Disney’s newest park in Shanghai has already received close to a million visitors, Disney Chief Executive Officer Robert Iger said Monday.

“It would be safe to assume almost a million people have experienced the park,” Iger said during an on-stage chat at a Fortune Brainstorm Tech conference in Aspen, Colo.

The resort and theme park has been open for less than a month, but already visitors to the park are “staying longer than expected each day and showing fondness for Chinese barbecued pork with rice, cheeseburgers and turkey legs,” reports AFP.

“We are introducing turkey legs to China,” Iger told the panel. “Which I thought was a mistake, but we are selling 3,000 a day.”
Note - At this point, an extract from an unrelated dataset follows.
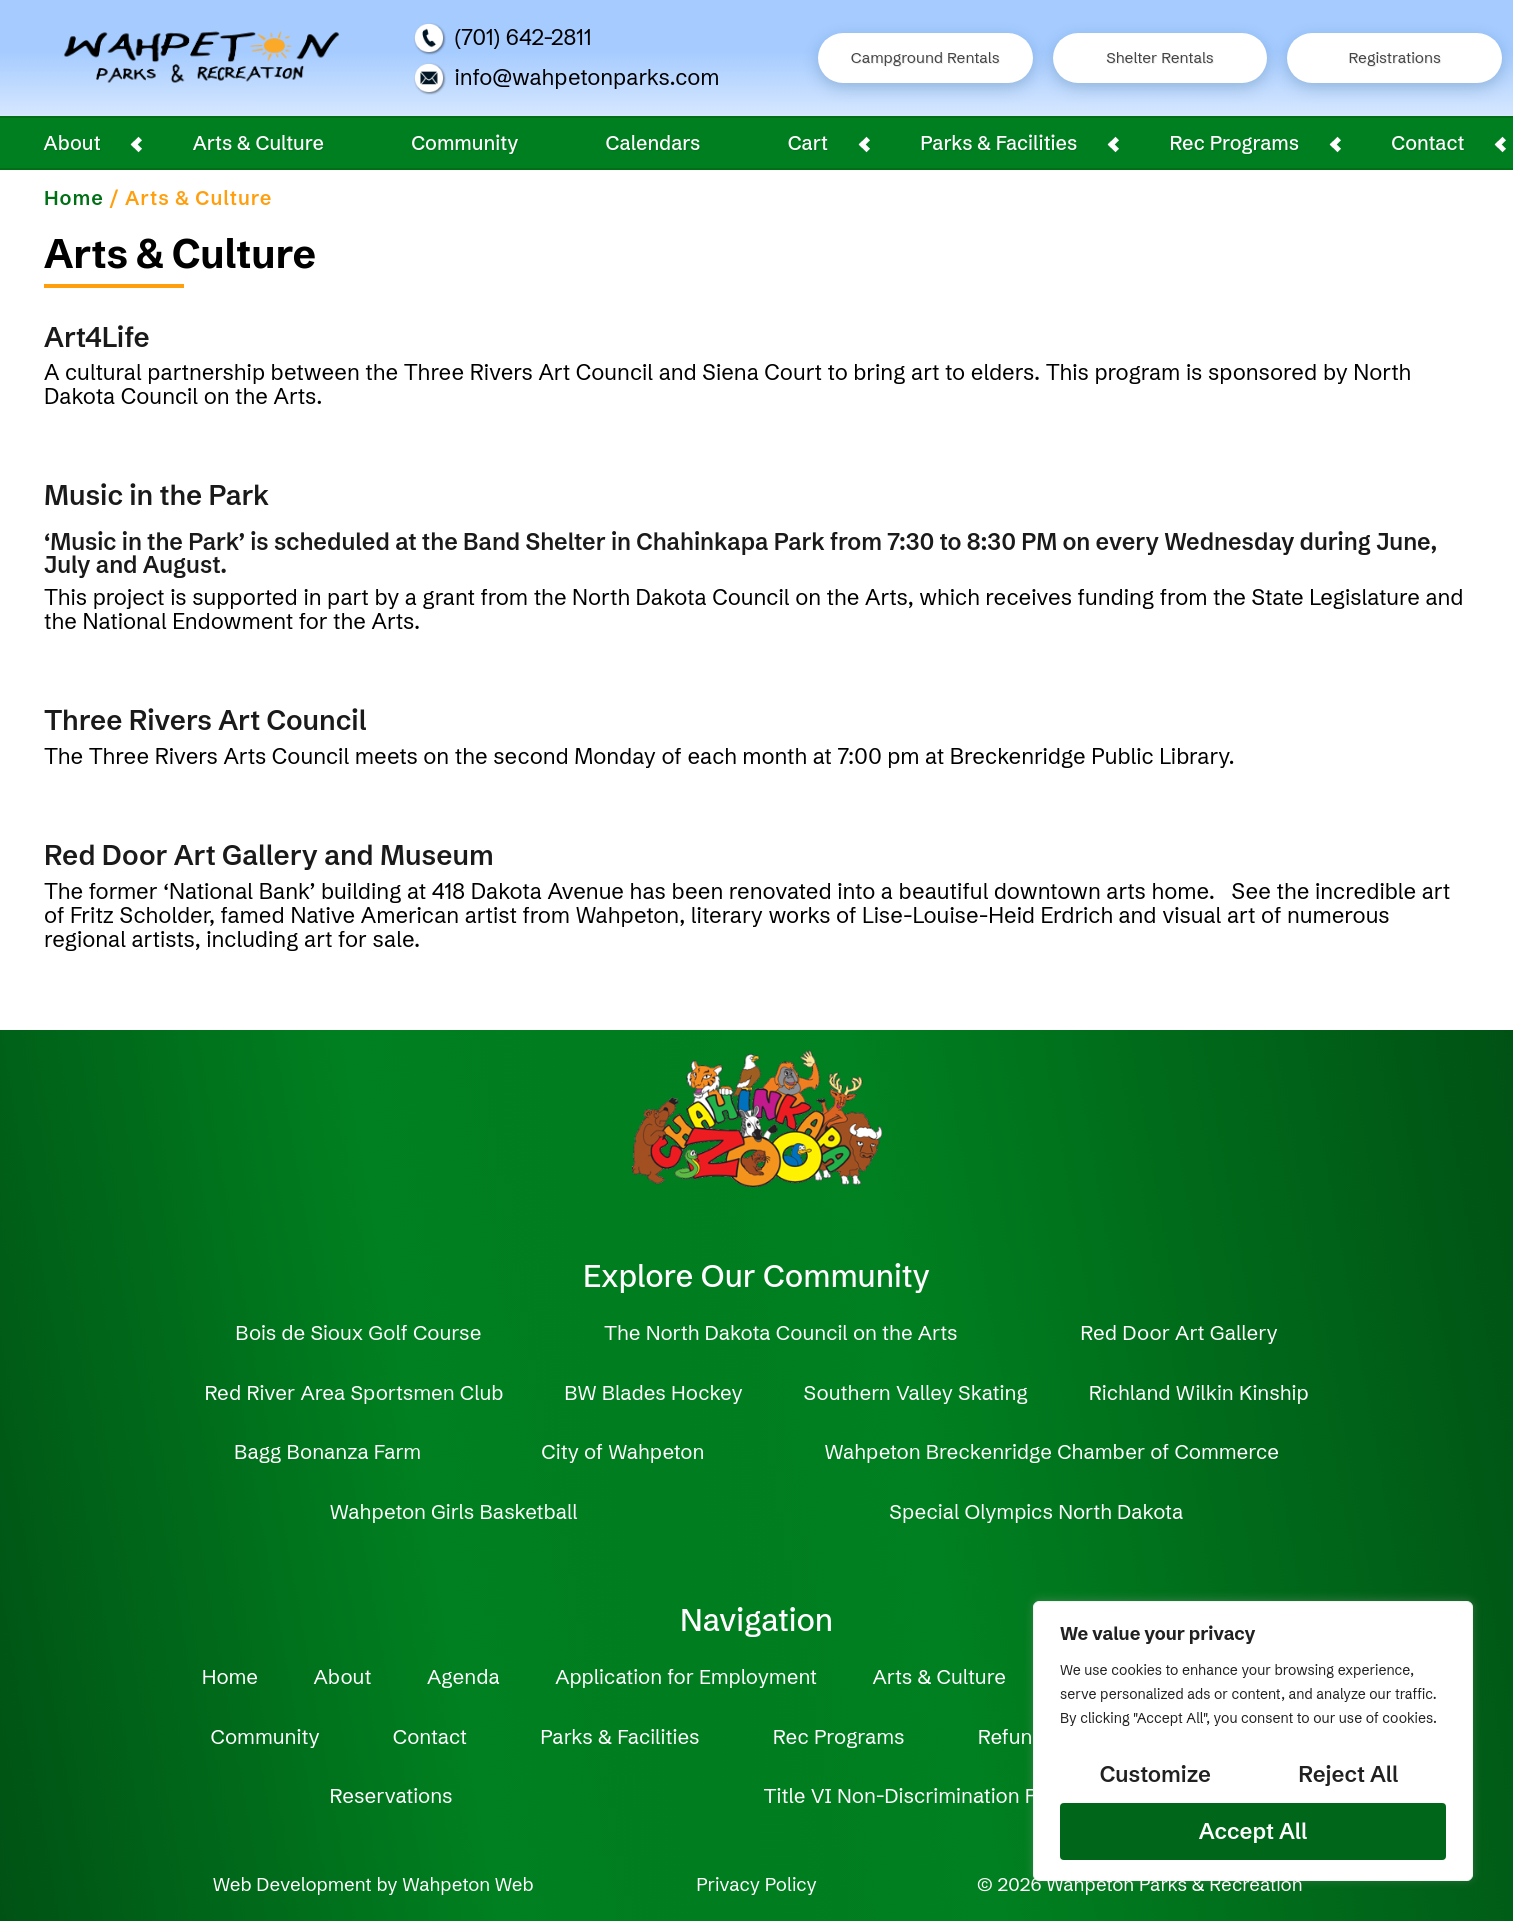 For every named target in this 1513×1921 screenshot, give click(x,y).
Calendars (653, 143)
Disney sells the giant turkey legs—which are originally sourced from Poland—for $8 a piece.

But tickets to the park are, on average, much less expensive than those to Disney parks in the U.S. The peak period entrance fee at Shanghai Disneyland is 499 yuan ($76) while off peak is 370 yuan ($56).

The Shanghai outpost, which officially opened June 16, is the company’s sixth in the world and the first in mainland China. Disney Hong Kong opened in 2005.
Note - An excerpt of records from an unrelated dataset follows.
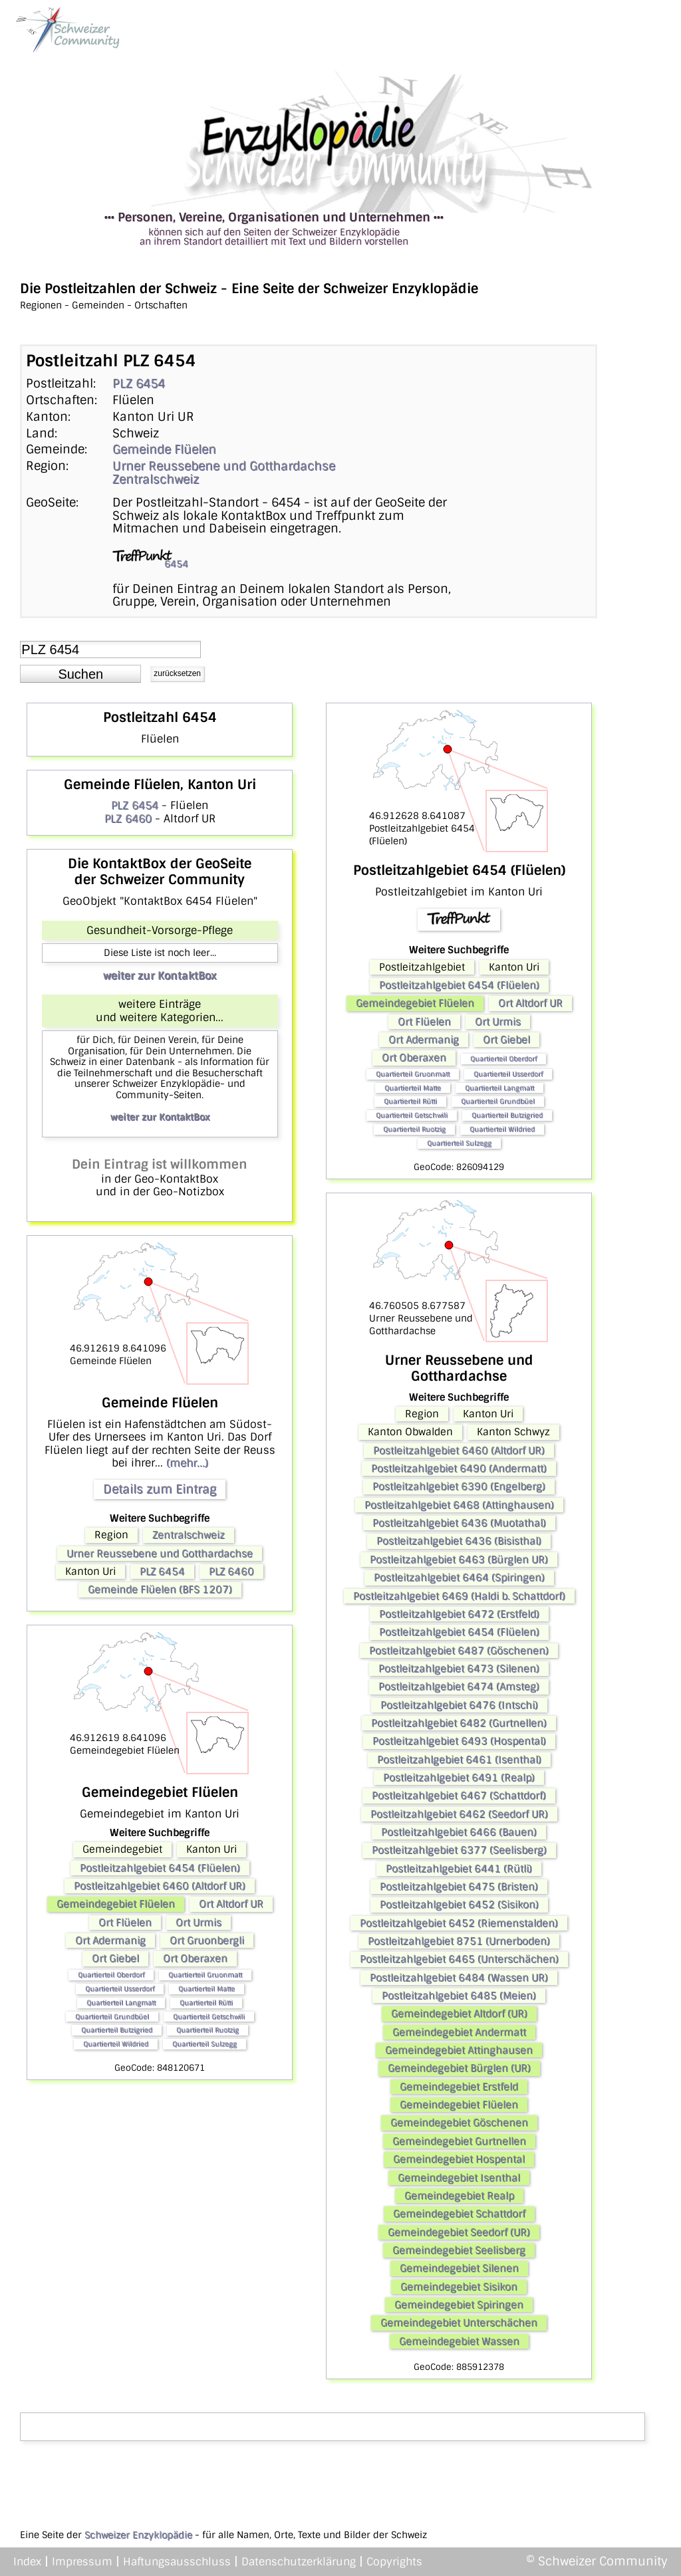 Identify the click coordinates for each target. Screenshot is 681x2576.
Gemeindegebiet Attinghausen (459, 2050)
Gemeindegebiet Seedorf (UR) (459, 2232)
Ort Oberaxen (195, 1958)
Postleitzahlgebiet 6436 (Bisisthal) (458, 1541)
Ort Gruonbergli (207, 1940)
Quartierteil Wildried (115, 2044)
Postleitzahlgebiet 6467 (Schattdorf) (459, 1795)
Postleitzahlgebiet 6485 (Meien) (459, 1995)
“I very much wanted to avoid being called a cultural imperialist,” Iger has stated of working to ensure that elements from Chinese culture were featured prominently in the park while some American trademarks were left out.

In addition to an emphasis on offering Chinese cuisine, the park has worked to incorporate traditional symbols and design elements. Near its iconic Storybook Castle, Disney created a "Garden of the Twelve Friends" using characters such as Remy from "Ratatouille" and Tigger from "Winnie the Pooh" as animals of the Chinese Zodiac—and the Disney castle is topped with a traditional peony flower.